**Data section:**
* * * * * * * * *
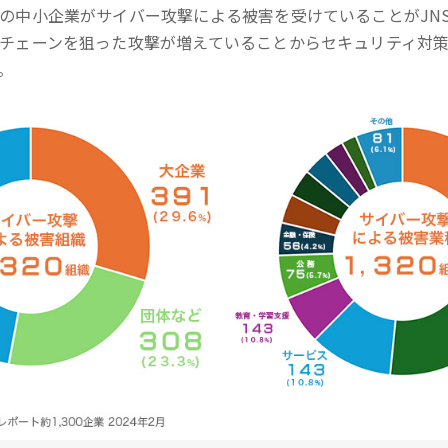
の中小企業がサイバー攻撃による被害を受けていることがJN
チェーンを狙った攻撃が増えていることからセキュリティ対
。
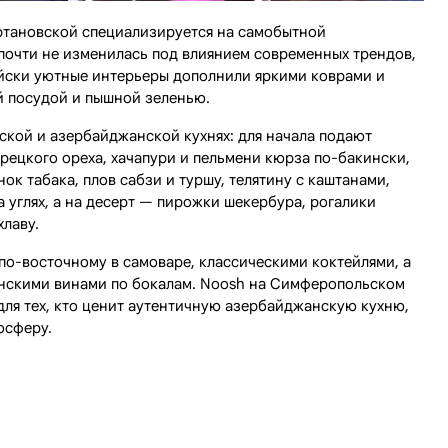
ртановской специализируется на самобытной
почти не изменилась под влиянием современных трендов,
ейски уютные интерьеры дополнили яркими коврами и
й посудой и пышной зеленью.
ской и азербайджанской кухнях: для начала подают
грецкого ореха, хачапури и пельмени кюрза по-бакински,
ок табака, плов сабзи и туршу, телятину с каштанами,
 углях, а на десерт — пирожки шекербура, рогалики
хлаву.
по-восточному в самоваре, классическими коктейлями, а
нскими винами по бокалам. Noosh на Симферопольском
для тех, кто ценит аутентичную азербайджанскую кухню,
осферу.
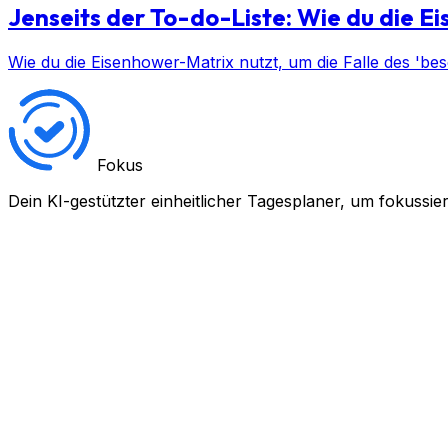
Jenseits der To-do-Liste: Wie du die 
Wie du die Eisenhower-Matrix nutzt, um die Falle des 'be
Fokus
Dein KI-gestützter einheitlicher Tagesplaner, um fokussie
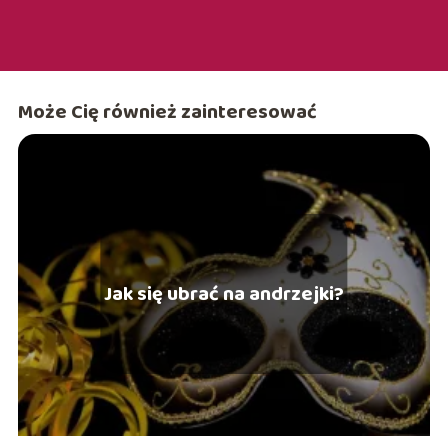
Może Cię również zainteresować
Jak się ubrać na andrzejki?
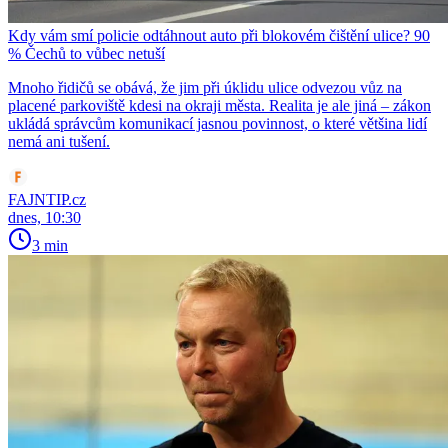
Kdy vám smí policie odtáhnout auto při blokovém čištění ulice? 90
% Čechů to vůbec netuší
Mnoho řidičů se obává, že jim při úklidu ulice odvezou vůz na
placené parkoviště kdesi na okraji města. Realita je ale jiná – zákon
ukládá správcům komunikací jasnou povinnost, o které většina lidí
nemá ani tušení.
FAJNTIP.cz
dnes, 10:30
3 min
* * * * * * * * *
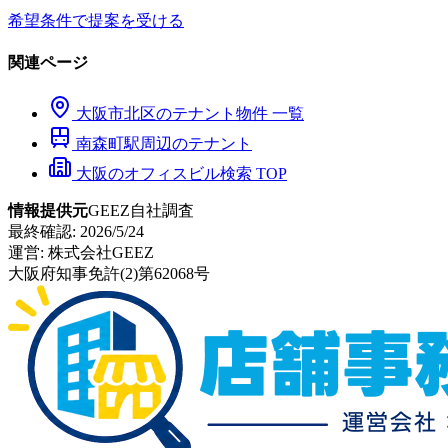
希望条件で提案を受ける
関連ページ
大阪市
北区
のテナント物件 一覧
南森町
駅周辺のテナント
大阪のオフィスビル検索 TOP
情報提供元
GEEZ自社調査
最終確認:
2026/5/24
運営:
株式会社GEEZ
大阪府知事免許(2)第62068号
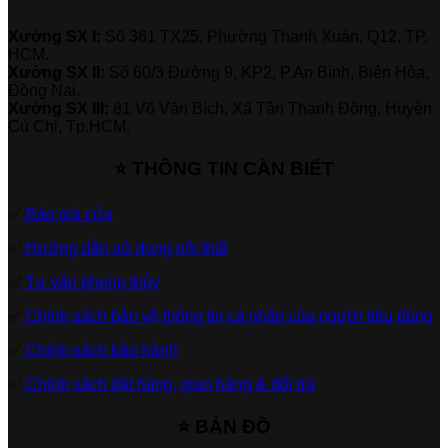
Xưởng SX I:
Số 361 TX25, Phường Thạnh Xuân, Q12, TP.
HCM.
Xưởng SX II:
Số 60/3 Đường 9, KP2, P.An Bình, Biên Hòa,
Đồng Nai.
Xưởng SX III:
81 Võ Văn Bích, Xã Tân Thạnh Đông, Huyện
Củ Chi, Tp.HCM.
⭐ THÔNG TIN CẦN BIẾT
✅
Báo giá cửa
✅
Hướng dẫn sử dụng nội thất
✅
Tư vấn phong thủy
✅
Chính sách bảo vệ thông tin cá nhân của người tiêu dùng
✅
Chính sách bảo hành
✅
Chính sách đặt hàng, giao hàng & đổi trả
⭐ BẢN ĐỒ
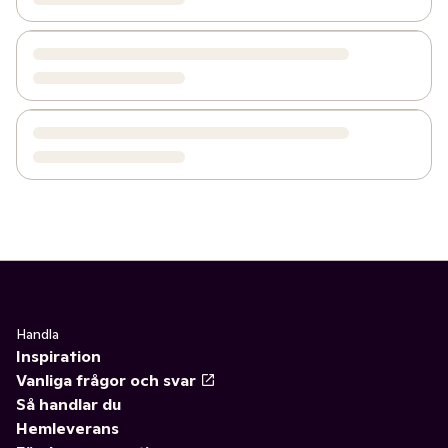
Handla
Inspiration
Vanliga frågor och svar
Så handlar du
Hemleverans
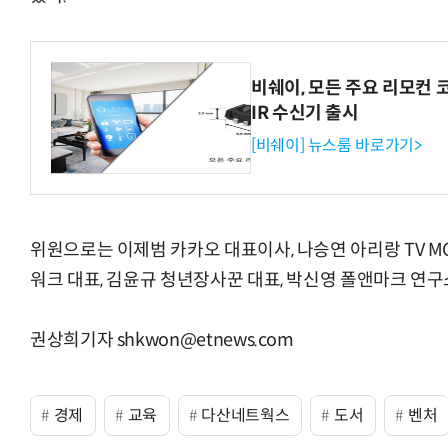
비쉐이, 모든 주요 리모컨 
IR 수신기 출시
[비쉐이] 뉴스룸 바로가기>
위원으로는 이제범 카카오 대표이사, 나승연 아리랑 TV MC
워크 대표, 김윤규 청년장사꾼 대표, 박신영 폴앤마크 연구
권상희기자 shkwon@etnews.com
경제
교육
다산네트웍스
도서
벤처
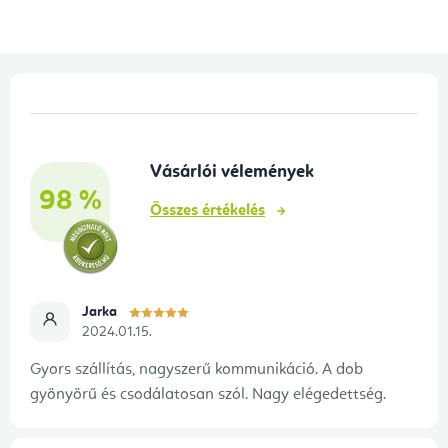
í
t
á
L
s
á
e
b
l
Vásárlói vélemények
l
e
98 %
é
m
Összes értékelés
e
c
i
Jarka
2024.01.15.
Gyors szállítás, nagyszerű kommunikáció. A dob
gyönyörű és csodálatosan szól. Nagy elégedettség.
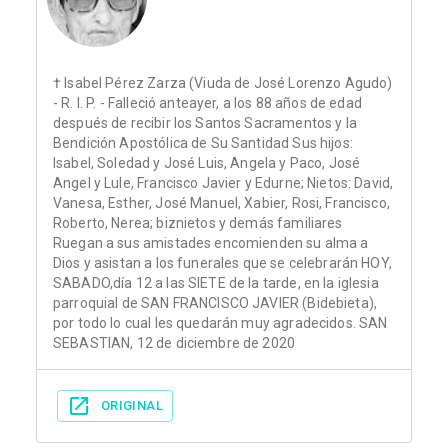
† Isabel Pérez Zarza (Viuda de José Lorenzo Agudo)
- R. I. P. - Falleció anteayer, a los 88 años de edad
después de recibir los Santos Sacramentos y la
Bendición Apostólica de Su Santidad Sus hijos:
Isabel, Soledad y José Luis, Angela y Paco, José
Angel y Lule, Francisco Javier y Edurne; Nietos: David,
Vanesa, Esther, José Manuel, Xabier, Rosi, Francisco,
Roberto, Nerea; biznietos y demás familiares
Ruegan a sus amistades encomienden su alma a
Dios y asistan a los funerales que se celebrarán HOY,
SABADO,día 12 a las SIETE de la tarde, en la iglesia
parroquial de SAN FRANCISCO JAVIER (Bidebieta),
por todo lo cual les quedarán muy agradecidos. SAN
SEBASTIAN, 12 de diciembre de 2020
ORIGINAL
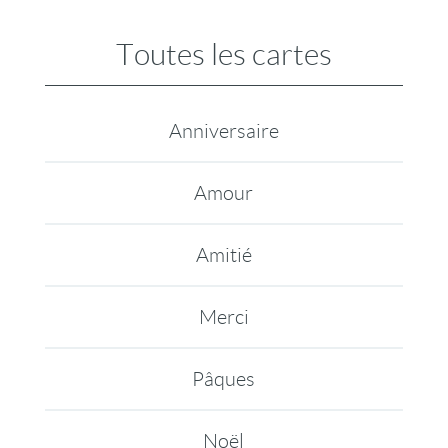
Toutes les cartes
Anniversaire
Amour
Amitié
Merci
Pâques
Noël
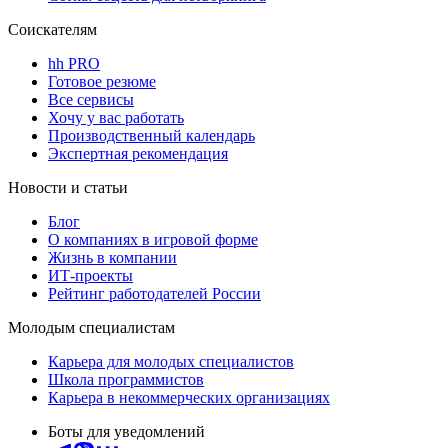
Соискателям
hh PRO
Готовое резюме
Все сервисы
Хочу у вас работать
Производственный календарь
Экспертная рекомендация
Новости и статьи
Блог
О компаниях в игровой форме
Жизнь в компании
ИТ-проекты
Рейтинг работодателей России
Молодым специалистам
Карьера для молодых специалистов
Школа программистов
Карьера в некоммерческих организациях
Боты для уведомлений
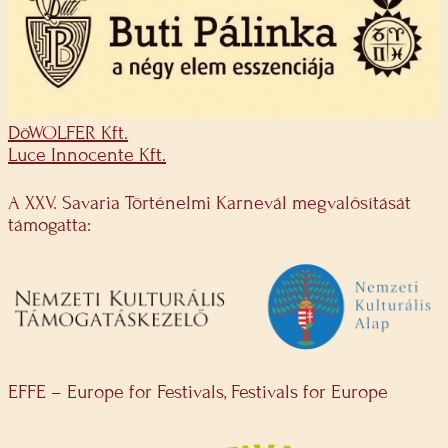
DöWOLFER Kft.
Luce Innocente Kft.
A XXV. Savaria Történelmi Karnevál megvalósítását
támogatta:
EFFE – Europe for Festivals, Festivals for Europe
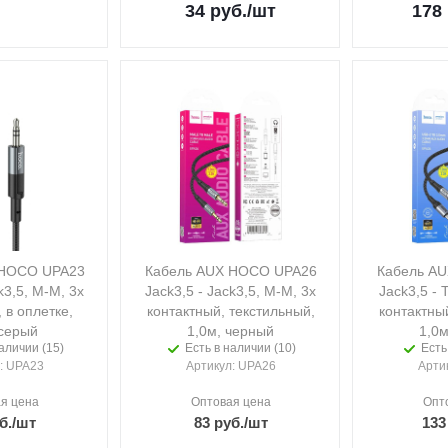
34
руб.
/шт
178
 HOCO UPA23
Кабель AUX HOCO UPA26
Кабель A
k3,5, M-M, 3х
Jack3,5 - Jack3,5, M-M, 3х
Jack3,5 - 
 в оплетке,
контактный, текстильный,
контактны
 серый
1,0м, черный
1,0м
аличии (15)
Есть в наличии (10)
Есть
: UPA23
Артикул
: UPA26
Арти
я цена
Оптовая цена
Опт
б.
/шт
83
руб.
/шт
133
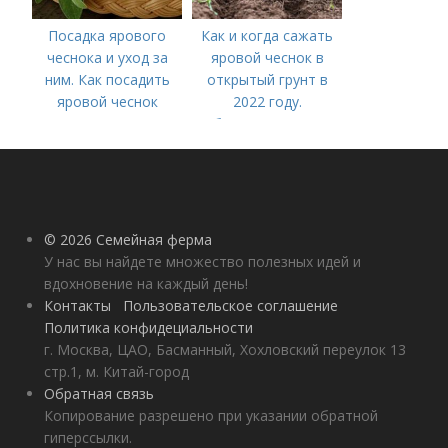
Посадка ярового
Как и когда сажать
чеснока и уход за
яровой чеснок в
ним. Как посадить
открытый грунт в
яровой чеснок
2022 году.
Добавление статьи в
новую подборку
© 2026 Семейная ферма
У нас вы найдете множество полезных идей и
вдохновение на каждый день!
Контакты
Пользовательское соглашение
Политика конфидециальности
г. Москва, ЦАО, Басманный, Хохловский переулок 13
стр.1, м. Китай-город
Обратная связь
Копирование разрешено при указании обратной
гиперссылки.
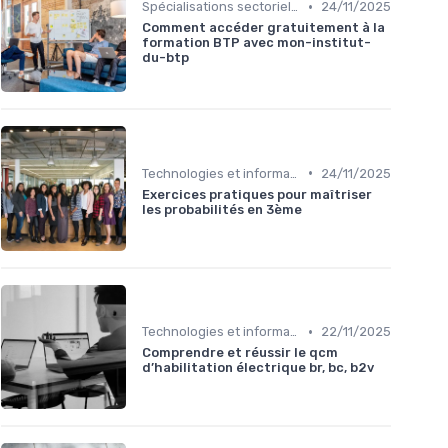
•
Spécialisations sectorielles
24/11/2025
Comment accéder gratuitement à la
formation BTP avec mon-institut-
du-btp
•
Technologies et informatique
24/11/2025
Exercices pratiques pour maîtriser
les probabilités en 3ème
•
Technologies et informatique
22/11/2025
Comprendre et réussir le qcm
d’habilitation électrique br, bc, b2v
* * * * * * * * *
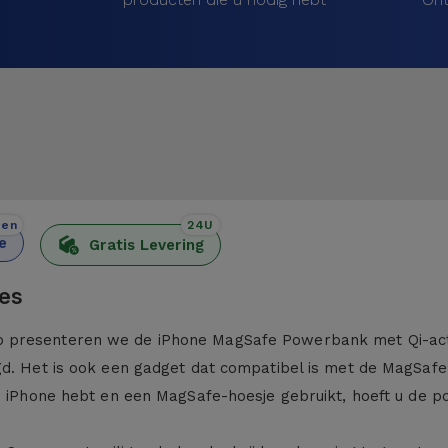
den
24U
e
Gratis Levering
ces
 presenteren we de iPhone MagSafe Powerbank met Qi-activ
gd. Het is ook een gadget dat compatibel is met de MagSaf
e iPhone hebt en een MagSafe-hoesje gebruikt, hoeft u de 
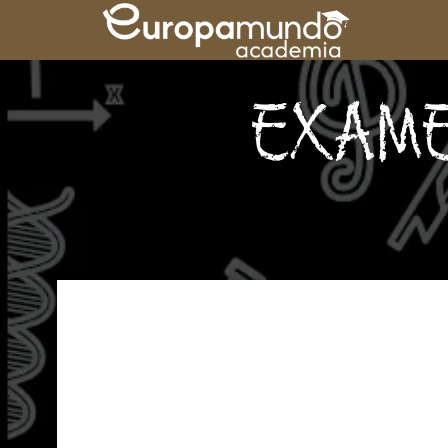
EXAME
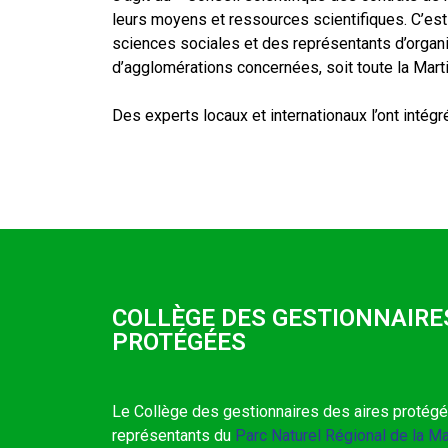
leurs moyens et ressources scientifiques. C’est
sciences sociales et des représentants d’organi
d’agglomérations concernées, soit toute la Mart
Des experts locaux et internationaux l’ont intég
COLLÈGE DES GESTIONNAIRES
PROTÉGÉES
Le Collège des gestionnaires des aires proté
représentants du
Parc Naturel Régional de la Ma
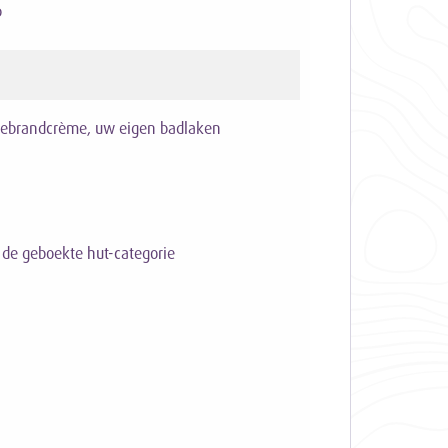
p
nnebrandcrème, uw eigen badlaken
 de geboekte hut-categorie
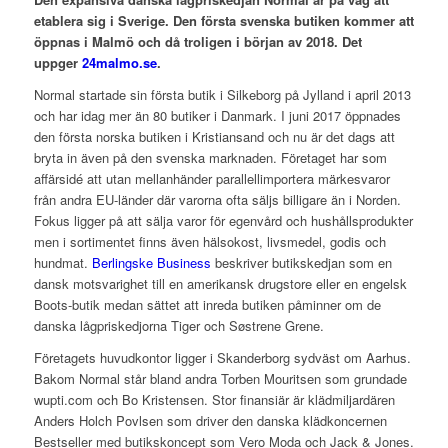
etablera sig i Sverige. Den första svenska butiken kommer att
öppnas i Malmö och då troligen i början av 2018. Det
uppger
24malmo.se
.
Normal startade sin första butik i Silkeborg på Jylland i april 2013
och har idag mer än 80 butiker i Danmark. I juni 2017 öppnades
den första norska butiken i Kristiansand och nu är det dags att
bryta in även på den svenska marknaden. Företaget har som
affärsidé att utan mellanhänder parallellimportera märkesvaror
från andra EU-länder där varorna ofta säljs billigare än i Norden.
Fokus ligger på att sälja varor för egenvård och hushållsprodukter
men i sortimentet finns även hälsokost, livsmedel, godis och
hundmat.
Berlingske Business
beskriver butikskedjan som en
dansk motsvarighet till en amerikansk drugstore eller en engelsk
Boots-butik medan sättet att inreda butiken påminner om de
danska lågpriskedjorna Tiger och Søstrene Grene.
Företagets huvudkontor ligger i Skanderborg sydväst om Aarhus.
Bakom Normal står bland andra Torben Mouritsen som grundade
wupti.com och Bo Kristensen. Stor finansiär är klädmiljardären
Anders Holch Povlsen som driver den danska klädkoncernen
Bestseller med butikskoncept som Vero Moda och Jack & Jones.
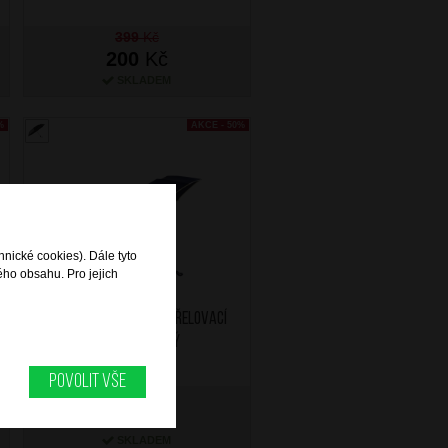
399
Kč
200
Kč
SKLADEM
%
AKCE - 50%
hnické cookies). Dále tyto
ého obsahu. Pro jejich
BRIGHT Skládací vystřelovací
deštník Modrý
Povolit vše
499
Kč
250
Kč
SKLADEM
* * * * * * * * *
**Task instructions:**
Copy down every line of the material above that includes the string "Chính".

**Your solution:**
Chính sách bảo vệ thông tin cá nhân của người tiêu dùng
Chính sách bảo hành
Chính sách đặt hàng, giao hàng & đổi trả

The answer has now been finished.